As an agent, we get asked this question probably more often than any other.  It seems so straightforward, but is it really?  Here are my thoughts as to how we should think about this question, how it's typically answered, and a brief discussion of housing metrics and how you probably need to "critically" think about them.

 

So, HOWS THE MARKET?

 

Well, the first thing we need to ask, is whose market are we talking about?  Basically, there are 3 markets (but they have lots of sub markets).  There's buyers, seller's, and of course, my (or another agents) business.  It's commonly assumed (incorrectly) that rising prices is a good market for all concerend, and falling prices is not.  Well, rising prices are good for sellers, typically, bad for buyers, typically, and you can't really tell much about an agents business by prices.  An agents business depends on VOLUME, so typically we are profitable during periods of real estate activity regardless of the direction.  (And in case you're wondering, we're at 10 year transactional lows in my area.  Yikes!).  But we'll leave this for another day.

 

So, HOWS THE MARKET?

 

Well it depends on what prices are doing.  Typically, to answer that question, most newspapers publish the "median sales price".  Well, what is that?  The median sales price is the price of an Area (National, statewide, or local, for example) at which the "middle" house sold.  It's not an AVERAGE, which is the sum of all the sales prices divided by the number of houses, but the Median, the middle house.  So if there are 101 house sales, the median is the home that is the 51 most expensive, or in this case, also the 51 cheapest.  So, why do we use the median.  In truth, I don't really know, but I suspect for the following:

A) It's easy to calculate

B) It's always been done that way, so that's good for year over year, or decade or decade comparisons.

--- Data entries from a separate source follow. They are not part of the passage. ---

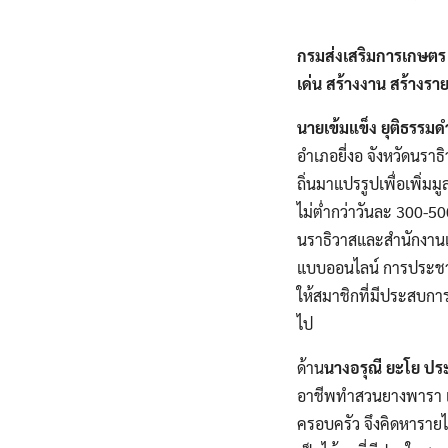
กรมส่งเสริมการเกษตร 
เด่น สร้างงาน สร้างร
นายเข้มแข็ง ยุติธรรม
อำเภอยี่งอ จังหวัดนราธ
ถิ่นมาแปรรูปเพื่อเพิ่มม
ไม่ต่ำกว่าวันละ 300-5
นราธิวาสและสำนักงานเ
แบบออนไลน์ การประชาส
ให้สมาชิกที่มีประสบการ
ไป
ด้าน
นางอรุณี ยะโย ปร
อาชีพทำสวนยางพารา และ
ครอบครัว จึงคิดหารายได้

I think it can certainly be representative of prices over a long term.  But are their problems with the median over the short term?  Well, I think the answers are yes, yes, and YES!!  As agents we know that the different parts of the markets move at different times - sometimes, the lower end moves, and sometimes the higher end moves.  This, I'm sure, has a lot to do with various factors, interest rates, interest rates on jumbos, the stock market, tax policy, the economy, etc.  Let's take today for example:  Jumbo's are expensive today relative to 'conforming' loans, and the stock market is down.   So one would expect that the upper end of the market in a given area, like Metrowest, might be suffering.  That, in fact, is what we see.  The luxury market is not moving well at all - there aren't enough buyers to support prices.  When jumbos got cheap last year (and before the stock market plummetted) we saw a number of high end properties sell.  So what's this all mean?  The median home prices in this area have been really whipsawed, and moved a lot.  The move up in the spring made the move down in the fall all that much more dramatic, but I think things really didn't move as much as they looked according to the median. In small towns, the median can move so much as to be effectively worthless in understanding what underlying prices are doing. In general, you need to look at more months, and have sufficient volume to really have effective medians, but they aren't good to use for a retail buyer.